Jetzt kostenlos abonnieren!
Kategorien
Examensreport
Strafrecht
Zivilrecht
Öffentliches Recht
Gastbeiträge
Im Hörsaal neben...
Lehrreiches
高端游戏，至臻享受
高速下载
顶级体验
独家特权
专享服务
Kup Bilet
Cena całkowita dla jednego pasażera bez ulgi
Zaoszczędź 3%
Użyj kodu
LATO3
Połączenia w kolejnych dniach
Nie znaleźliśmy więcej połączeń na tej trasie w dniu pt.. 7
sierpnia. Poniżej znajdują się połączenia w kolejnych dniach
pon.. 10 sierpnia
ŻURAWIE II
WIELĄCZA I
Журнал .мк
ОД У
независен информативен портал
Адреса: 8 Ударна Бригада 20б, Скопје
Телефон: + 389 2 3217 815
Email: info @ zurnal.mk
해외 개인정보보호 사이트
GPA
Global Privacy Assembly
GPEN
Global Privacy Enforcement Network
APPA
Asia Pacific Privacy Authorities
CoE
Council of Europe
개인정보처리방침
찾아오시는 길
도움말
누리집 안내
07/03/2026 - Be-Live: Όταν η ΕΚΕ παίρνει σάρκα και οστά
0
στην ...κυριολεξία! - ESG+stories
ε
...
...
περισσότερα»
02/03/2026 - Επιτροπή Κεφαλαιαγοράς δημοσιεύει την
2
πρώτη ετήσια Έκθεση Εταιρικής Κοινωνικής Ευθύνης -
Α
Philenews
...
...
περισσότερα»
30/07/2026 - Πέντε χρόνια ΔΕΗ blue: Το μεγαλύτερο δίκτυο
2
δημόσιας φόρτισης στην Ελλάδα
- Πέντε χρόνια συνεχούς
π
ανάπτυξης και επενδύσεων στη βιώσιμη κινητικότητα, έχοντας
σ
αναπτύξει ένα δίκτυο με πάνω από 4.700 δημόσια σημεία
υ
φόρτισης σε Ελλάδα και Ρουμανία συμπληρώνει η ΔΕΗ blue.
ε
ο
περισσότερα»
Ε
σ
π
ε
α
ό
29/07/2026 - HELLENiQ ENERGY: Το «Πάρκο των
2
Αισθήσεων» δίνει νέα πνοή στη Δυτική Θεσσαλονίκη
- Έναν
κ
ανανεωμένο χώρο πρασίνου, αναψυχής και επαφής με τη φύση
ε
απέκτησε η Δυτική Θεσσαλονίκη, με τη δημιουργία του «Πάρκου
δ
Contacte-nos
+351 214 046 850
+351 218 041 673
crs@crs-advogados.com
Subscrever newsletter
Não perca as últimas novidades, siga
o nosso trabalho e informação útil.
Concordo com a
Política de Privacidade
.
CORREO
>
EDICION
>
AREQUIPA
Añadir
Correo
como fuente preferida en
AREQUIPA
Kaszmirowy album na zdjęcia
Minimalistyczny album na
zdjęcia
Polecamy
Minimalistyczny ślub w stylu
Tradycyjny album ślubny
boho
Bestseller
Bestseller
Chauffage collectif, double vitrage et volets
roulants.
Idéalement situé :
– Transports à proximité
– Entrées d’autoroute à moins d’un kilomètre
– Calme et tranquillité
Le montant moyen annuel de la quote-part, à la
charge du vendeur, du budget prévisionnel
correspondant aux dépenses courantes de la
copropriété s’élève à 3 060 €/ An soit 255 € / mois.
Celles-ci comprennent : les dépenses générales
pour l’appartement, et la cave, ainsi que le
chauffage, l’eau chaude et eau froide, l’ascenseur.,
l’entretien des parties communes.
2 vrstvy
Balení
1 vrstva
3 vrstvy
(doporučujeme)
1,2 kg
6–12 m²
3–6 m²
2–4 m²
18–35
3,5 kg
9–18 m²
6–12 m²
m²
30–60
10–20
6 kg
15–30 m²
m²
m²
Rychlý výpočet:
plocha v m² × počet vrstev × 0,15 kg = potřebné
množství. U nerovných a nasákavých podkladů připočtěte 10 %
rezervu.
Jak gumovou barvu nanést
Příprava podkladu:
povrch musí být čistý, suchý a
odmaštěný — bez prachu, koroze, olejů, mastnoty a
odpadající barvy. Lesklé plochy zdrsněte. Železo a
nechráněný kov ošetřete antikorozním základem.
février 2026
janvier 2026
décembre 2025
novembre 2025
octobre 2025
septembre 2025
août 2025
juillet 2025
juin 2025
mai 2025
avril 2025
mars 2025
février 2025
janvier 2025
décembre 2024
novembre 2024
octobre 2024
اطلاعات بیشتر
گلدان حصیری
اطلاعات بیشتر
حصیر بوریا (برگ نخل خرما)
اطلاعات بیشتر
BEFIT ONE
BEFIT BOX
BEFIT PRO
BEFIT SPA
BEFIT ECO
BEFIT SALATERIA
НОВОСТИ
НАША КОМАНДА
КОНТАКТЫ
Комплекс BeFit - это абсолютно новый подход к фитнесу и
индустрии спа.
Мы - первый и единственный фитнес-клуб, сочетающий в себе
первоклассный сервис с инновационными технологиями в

————————

| Directions for this task |
Repeat all of the data exactly. Include every line.

| Worked solution |
Jetzt kostenlos abonnieren!
Kategorien
Examensreport
Strafrecht
Zivilrecht
Öffentliches Recht
Gastbeiträge
Im Hörsaal neben...
Lehrreiches
高端游戏，至臻享受
高速下载
顶级体验
独家特权
专享服务
Kup Bilet
Cena całkowita dla jednego pasażera bez ulgi
Zaoszczędź 3%
Użyj kodu
LATO3
Połączenia w kolejnych dniach
Nie znaleźliśmy więcej połączeń na tej trasie w dniu pt.. 7
sierpnia. Poniżej znajdują się połączenia w kolejnych dniach
pon.. 10 sierpnia
ŻURAWIE II
WIELĄCZA I
Журнал .мк
ОД У
независен информативен портал
Адреса: 8 Ударна Бригада 20б, Скопје
Телефон: + 389 2 3217 815
Email: info @ zurnal.mk
해외 개인정보보호 사이트
GPA
Global Privacy Assembly
GPEN
Global Privacy Enforcement Network
APPA
Asia Pacific Privacy Authorities
CoE
Council of Europe
개인정보처리방침
찾아오시는 길
도움말
누리집 안내
07/03/2026 - Be-Live: Όταν η ΕΚΕ παίρνει σάρκα και οστά
0
στην ...κυριολεξία! - ESG+stories
ε
...
...
περισσότερα»
02/03/2026 - Επιτροπή Κεφαλαιαγοράς δημοσιεύει την
2
πρώτη ετήσια Έκθεση Εταιρικής Κοινωνικής Ευθύνης -
Α
Philenews
...
...
περισσότερα»
30/07/2026 - Πέντε χρόνια ΔΕΗ blue: Το μεγαλύτερο δίκτυο
2
δημόσιας φόρτισης στην Ελλάδα
- Πέντε χρόνια συνεχούς
π
ανάπτυξης και επενδύσεων στη βιώσιμη κινητικότητα, έχοντας
σ
αναπτύξει ένα δίκτυο με πάνω από 4.700 δημόσια σημεία
υ
φόρτισης σε Ελλάδα και Ρουμανία συμπληρώνει η ΔΕΗ blue.
ε
ο
περισσότερα»
Ε
σ
π
ε
α
ό
29/07/2026 - HELLENiQ ENERGY: Το «Πάρκο των
2
Αισθήσεων» δίνει νέα πνοή στη Δυτική Θεσσαλονίκη
- Έναν
κ
ανανεωμένο χώρο πρασίνου, αναψυχής και επαφής με τη φύση
ε
απέκτησε η Δυτική Θεσσαλονίκη, με τη δημιουργία του «Πάρκου
δ
Contacte-nos
+351 214 046 850
+351 218 041 673
crs@crs-advogados.com
Subscrever newsletter
Não perca as últimas novidades, siga
o nosso trabalho e informação útil.
Concordo com a
Política de Privacidade
.
CORREO
>
EDICION
>
AREQUIPA
Añadir
Correo
como fuente preferida en
AREQUIPA
Kaszmirowy album na zdjęcia
Minimalistyczny album na
zdjęcia
Polecamy
Minimalistyczny ślub w stylu
Tradycyjny album ślubny
boho
Bestseller
Bestseller
Chauffage collectif, double vitrage et volets
roulants.
Idéalement situé :
– Transports à proximité
– Entrées d’autoroute à moins d’un kilomètre
– Calme et tranquillité
Le montant moyen annuel de la quote-part, à la
charge du vendeur, du budget prévisionnel
correspondant aux dépenses courantes de la
copropriété s’élève à 3 060 €/ An soit 255 € / mois.
Celles-ci comprennent : les dépenses générales
pour l’appartement, et la cave, ainsi que le
chauffage, l’eau chaude et eau froide, l’ascenseur.,
l’entretien des parties communes.
2 vrstvy
Balení
1 vrstva
3 vrstvy
(doporučujeme)
1,2 kg
6–12 m²
3–6 m²
2–4 m²
18–35
3,5 kg
9–18 m²
6–12 m²
m²
30–60
10–20
6 kg
15–30 m²
m²
m²
Rychlý výpočet:
plocha v m² × počet vrstev × 0,15 kg = potřebné
množství. U nerovných a nasákavých podkladů připočtěte 10 %
rezervu.
Jak gumovou barvu nanést
Příprava podkladu:
povrch musí být čistý, suchý a
odmaštěný — bez prachu, koroze, olejů, mastnoty a
odpadající barvy. Lesklé plochy zdrsněte. Železo a
nechráněný kov ošetřete antikorozním základem.
février 2026
janvier 2026
décembre 2025
novembre 2025
octobre 2025
septembre 2025
août 2025
juillet 2025
juin 2025
mai 2025
avril 2025
mars 2025
février 2025
janvier 2025
décembre 2024
novembre 2024
octobre 2024
اطلاعات بیشتر
گلدان حصیری
اطلاعات بیشتر
حصیر بوریا (برگ نخل خرما)
اطلاعات بیشتر
BEFIT ONE
BEFIT BOX
BEFIT PRO
BEFIT SPA
BEFIT ECO
BEFIT SALATERIA
НОВОСТИ
НАША КОМАНДА
КОНТАКТЫ
Комплекс BeFit - это абсолютно новый подход к фитнесу и
индустрии спа.
Мы - первый и единственный фитнес-клуб, сочетающий в себе
первоклассный сервис с инновационными технологиями в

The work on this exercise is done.